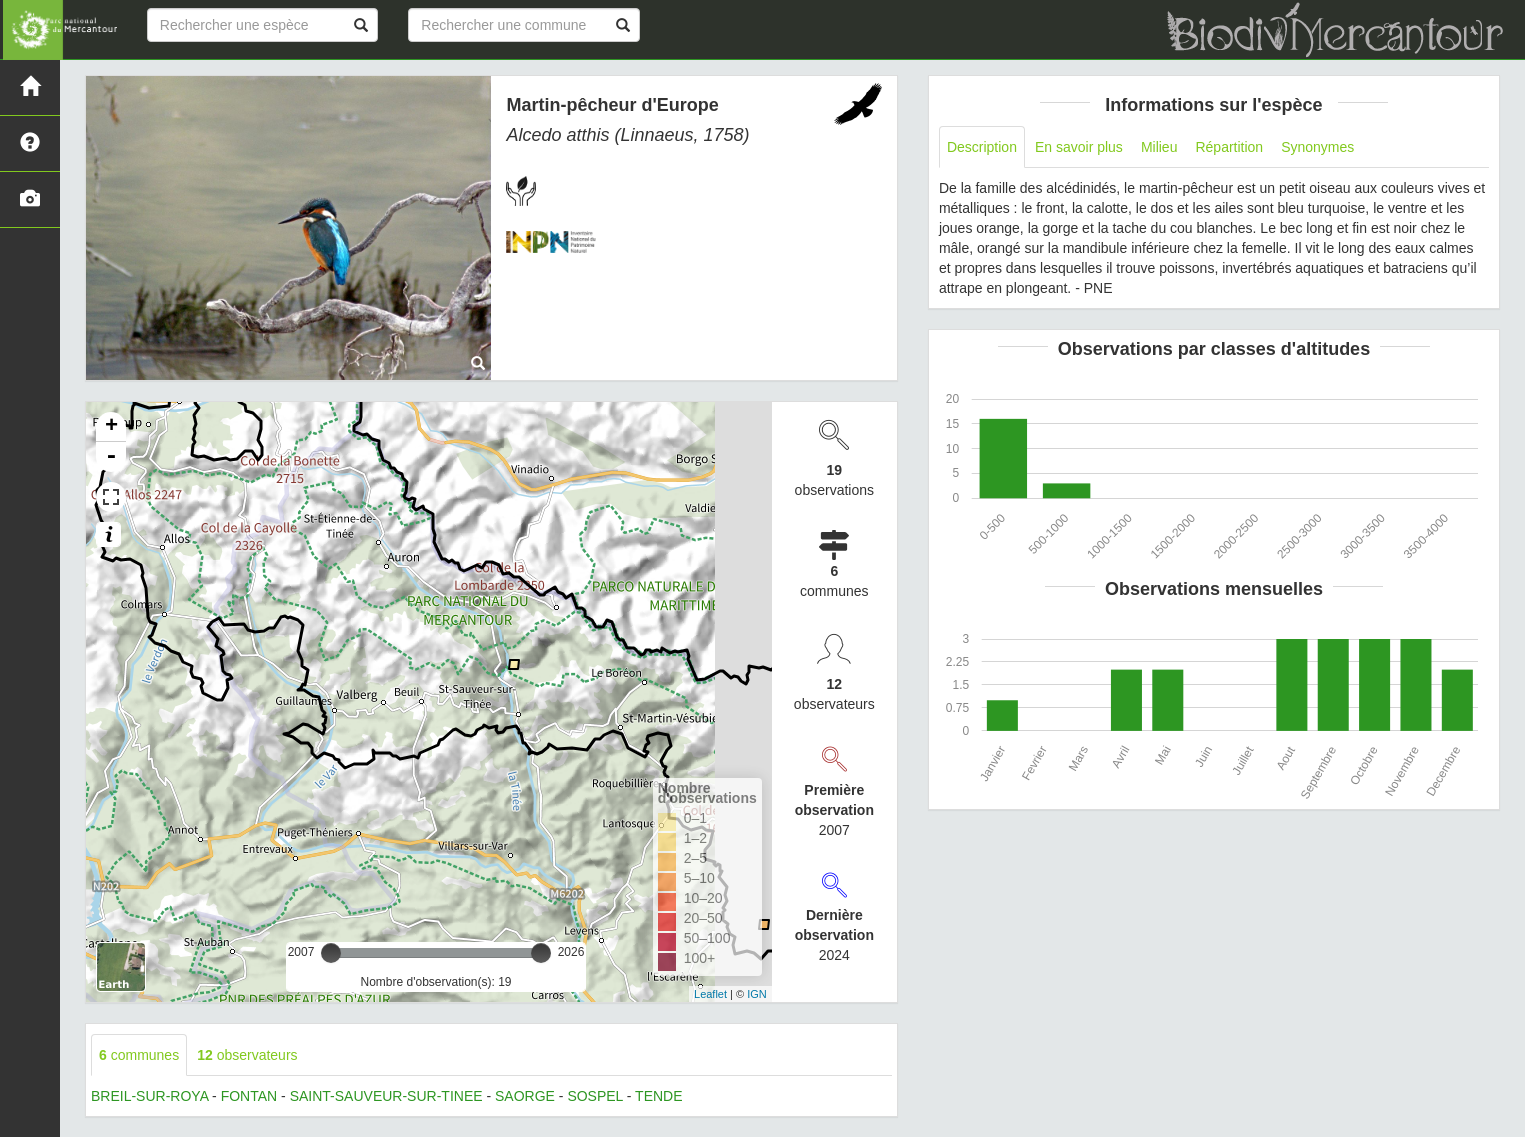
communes (139, 1055)
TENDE (658, 1096)
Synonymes (1317, 147)
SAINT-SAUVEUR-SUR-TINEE (386, 1096)
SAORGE (525, 1096)
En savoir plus (1079, 147)
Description (982, 147)
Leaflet (710, 994)
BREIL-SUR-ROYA (149, 1096)
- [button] (111, 457)
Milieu (1159, 147)
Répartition (1229, 147)
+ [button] (111, 427)
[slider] (331, 953)
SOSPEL (595, 1096)
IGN (757, 994)
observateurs (247, 1055)
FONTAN (249, 1096)
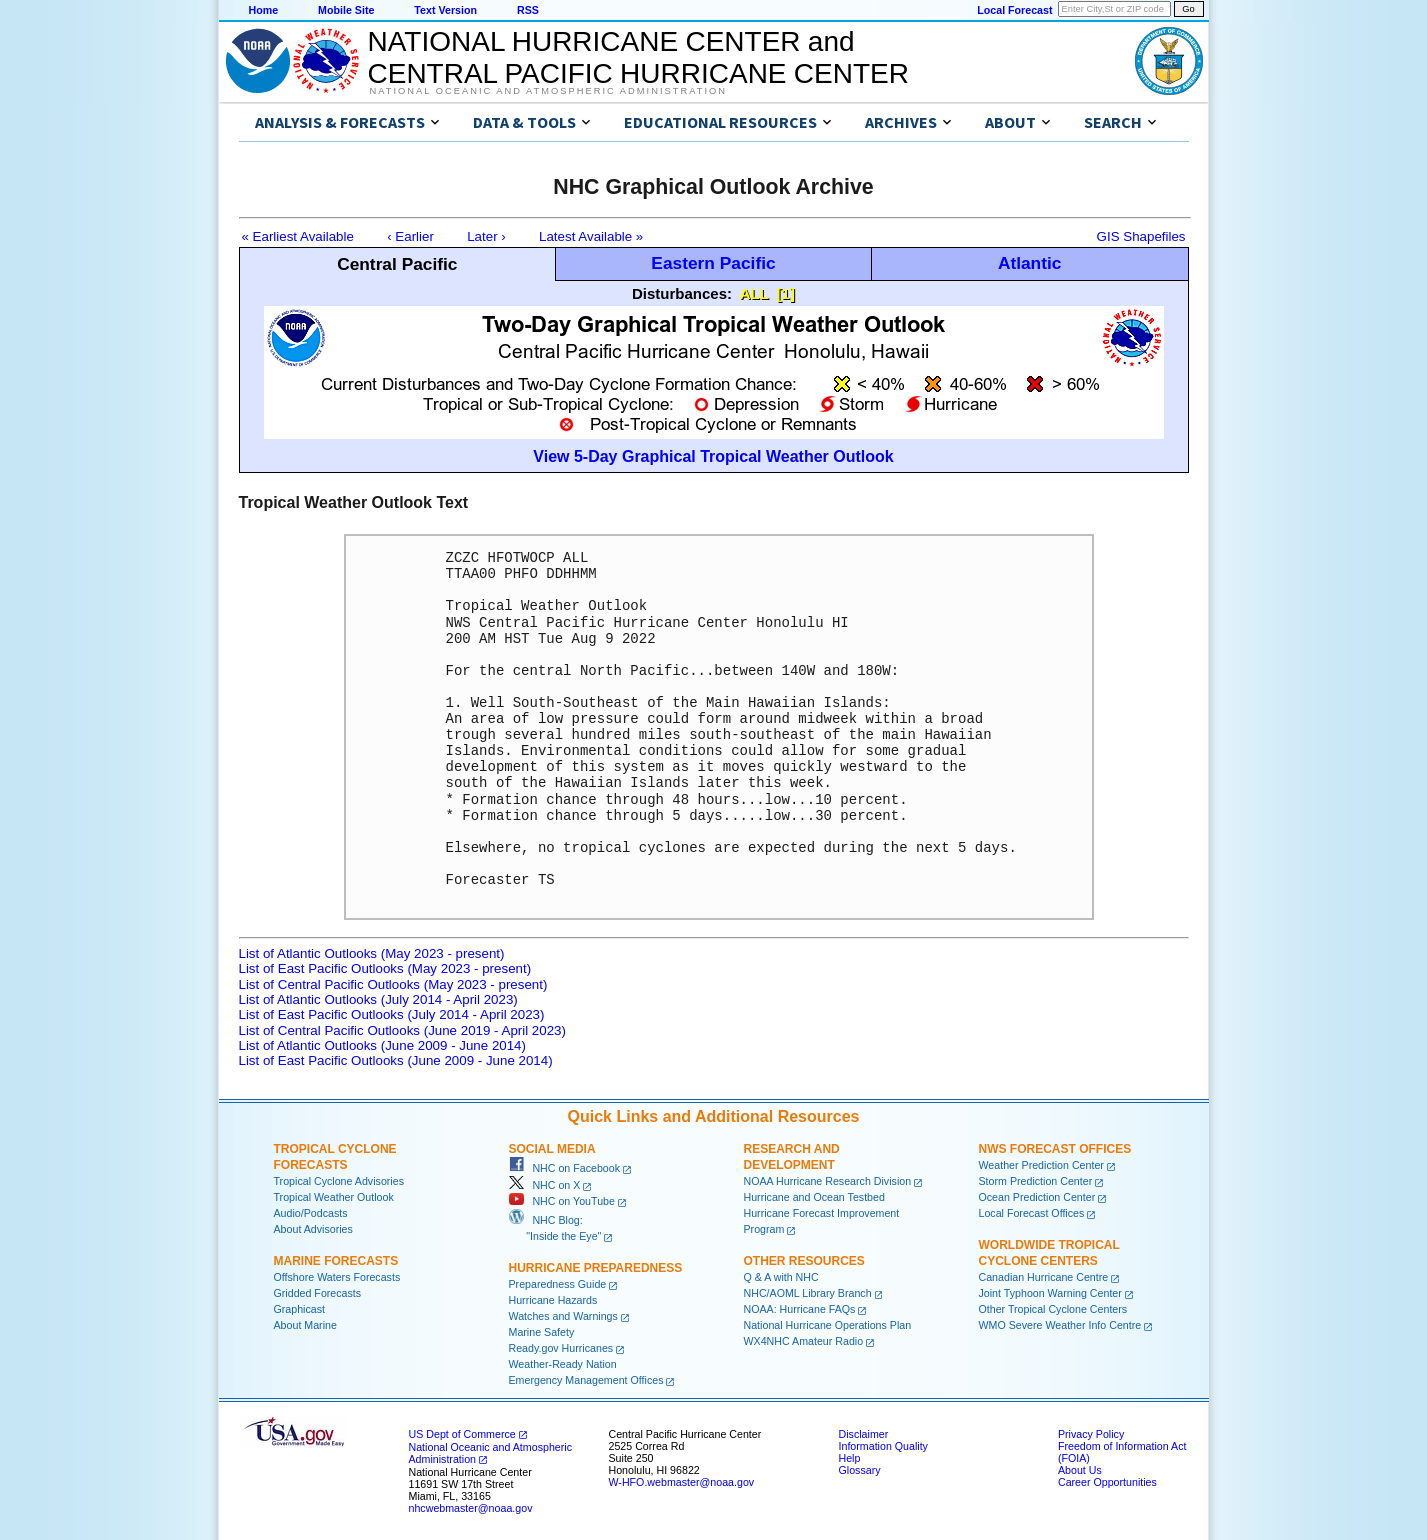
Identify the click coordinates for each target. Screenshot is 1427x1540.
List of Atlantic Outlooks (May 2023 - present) (372, 953)
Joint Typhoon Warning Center (1050, 1293)
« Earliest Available (298, 236)
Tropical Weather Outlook (334, 1197)
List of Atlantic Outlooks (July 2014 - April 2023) (378, 999)
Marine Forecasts (336, 1261)
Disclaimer (864, 1434)
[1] (786, 293)
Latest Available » (591, 236)
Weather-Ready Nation (563, 1364)
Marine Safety (542, 1332)
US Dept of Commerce (462, 1434)
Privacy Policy (1091, 1434)
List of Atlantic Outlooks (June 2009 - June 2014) (382, 1045)
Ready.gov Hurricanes (561, 1348)
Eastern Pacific (713, 263)
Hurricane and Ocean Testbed (814, 1197)
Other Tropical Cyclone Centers (1053, 1309)
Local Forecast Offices (1032, 1213)
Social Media (552, 1149)
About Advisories (313, 1229)
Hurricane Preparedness (596, 1268)
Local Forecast (1014, 10)
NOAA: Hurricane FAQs (800, 1309)
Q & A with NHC (781, 1277)
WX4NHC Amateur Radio (804, 1341)
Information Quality (883, 1446)
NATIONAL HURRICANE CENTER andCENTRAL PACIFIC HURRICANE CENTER (638, 57)
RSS (528, 10)
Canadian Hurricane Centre (1044, 1277)
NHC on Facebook (565, 1168)
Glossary (860, 1470)
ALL (754, 293)
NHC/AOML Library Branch (808, 1293)
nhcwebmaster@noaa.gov (471, 1508)
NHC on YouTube (562, 1201)
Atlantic (1030, 263)
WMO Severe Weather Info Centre (1060, 1325)
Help (850, 1458)
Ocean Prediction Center (1037, 1197)
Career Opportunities (1107, 1482)
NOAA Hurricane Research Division (828, 1181)
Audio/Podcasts (311, 1213)
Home (264, 10)
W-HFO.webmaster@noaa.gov (682, 1482)
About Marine (305, 1325)
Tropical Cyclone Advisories (339, 1181)
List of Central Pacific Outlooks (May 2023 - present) (393, 984)
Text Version (445, 10)
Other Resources (804, 1261)
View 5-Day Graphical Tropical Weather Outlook (713, 456)
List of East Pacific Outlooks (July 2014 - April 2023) (392, 1014)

*What is being asked*:
Above are the records; copy exactly the lines from the one with "[slider] (331, 953)" through the one with "Career Opportunities (1107, 1482)", including both, and nothing more. Leave out pictures.

*Result of the task*:
[slider] (331, 953)
SOSPEL (595, 1096)
IGN (757, 994)
observateurs (247, 1055)
FONTAN (249, 1096)
Identify the click coordinates for each target. Screenshot is 1427x1540.
List of Atlantic Outlooks (May 2023 - present) (372, 953)
Joint Typhoon Warning Center (1050, 1293)
« Earliest Available (298, 236)
Tropical Weather Outlook (334, 1197)
List of Atlantic Outlooks (July 2014 - April 2023) (378, 999)
Marine Forecasts (336, 1261)
Disclaimer (864, 1434)
[1] (786, 293)
Latest Available » (591, 236)
Weather-Ready Nation (563, 1364)
Marine Safety (542, 1332)
US Dept of Commerce (462, 1434)
Privacy Policy (1091, 1434)
List of Atlantic Outlooks (June 2009 - June 2014) (382, 1045)
Ready.gov Hurricanes (561, 1348)
Eastern Pacific (713, 263)
Hurricane and Ocean Testbed (814, 1197)
Other Tropical Cyclone Centers (1053, 1309)
Local Forecast Offices (1032, 1213)
Social Media (552, 1149)
About Advisories (313, 1229)
Hurricane Preparedness (596, 1268)
Local Forecast (1014, 10)
NOAA: Hurricane FAQs (800, 1309)
Q & A with NHC (781, 1277)
WX4NHC Amateur Radio (804, 1341)
Information Quality (883, 1446)
NATIONAL HURRICANE CENTER andCENTRAL PACIFIC HURRICANE CENTER (638, 57)
RSS (528, 10)
Canadian Hurricane Centre (1044, 1277)
NHC on Facebook (565, 1168)
Glossary (860, 1470)
ALL (754, 293)
NHC/AOML Library Branch (808, 1293)
nhcwebmaster@noaa.gov (471, 1508)
NHC on YouTube (562, 1201)
Atlantic (1030, 263)
WMO Severe Weather Info Centre (1060, 1325)
Help (850, 1458)
Ocean Prediction Center (1037, 1197)
Career Opportunities (1107, 1482)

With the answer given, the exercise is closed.